← Back to Leadership

Security is...

leadership management security

Security is a Made-Up Job

I’ve found a phrase I like, but now realize it probably warrants some explanation:

“Security is a made-up job.”

What do I mean by that?

Well, I don’t mean that I expect everyone to know everything… We hire DBAs, data scientists, and UX engineers for a reason: there will always be a time when having an expert deep dive into an area is valuable.

But… the majority of what I’ve done over the last few years has been supporting SWEs and SREs in their quest for engineering excellence.

Vulnerability Management

Security folks can help with identification and prioritization, but the fix usually belongs to an asset owner outside of security.

What’s the best way to save money on your vulnerability management program? Invest heavily in CI/CD processes that allow you to PR > Test > Release more frequently. A container image, VMSS, or ASG that gets redeployed once a week with the latest OS patches doesn’t have very many vulns to manage.

Application Security (AppSec)

If a team can block PRs that fail basic lint checks… they can block PRs that contain security bugs.
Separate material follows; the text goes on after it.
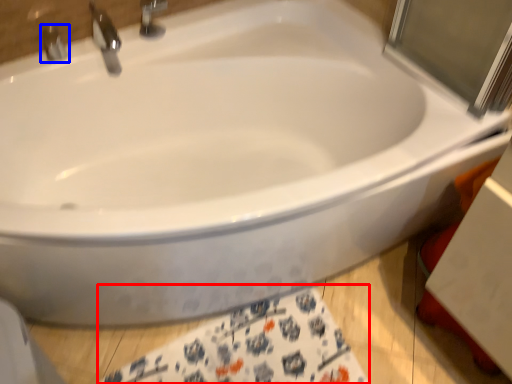 Question: Among these objects, which one is nearest to the camera, bath towel (highlighted by a red box) or tap (highlighted by a blue box)?

Choices:
 (A) bath towel
 (B) tap

Answer: (A) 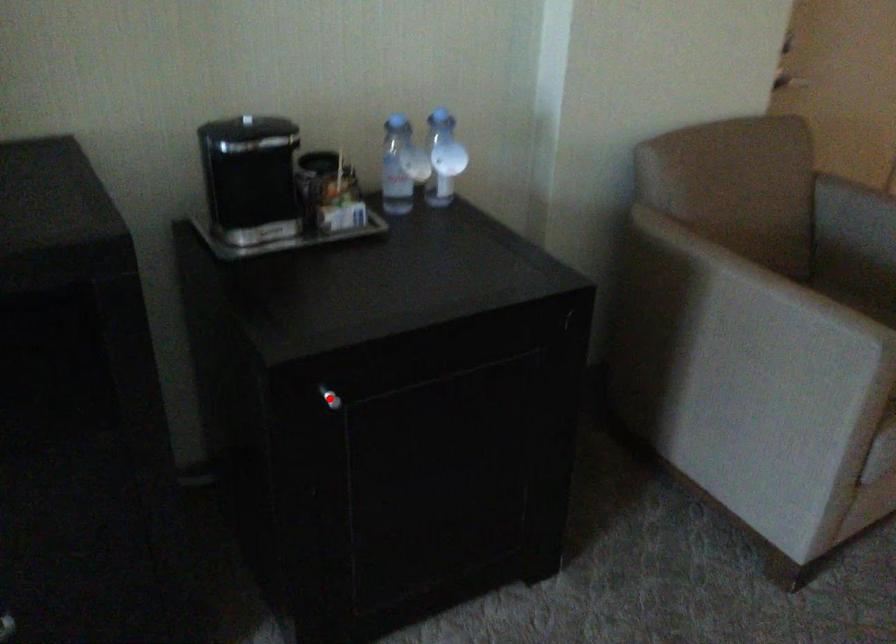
They can use their automated tests to validate that bumping the version on a dependency doesn’t break anything.

Once you give them the tools (and some hints about what questions to ask), SWEs make the best security engineers.

Compliance

This is a tough one… but we can do it with a much smaller team if we codify (spelled “automate” and “technically enforce”) our recurring audit requirements.

Nobody wants to answer the question, “What version of TLS do you use and how often do you rotate secrets?” ten times per year.

Let’s build a dashboard that presents the data to answer those questions.

And before someone chimes in with how cool DevSecOps is… what challenges are you solving that don’t just boil down to engineering excellence?
(Seriously, if you find some… tell me.)

Do security professionals provide value?

Absolutely.

But wouldn’t it be great to live in a world where we weren’t needed most of the time?

(Some of my SWE/SRE friends already live in this world… you’re awesome… thank you for all you do, and for all you’ve taught me over the last decade.)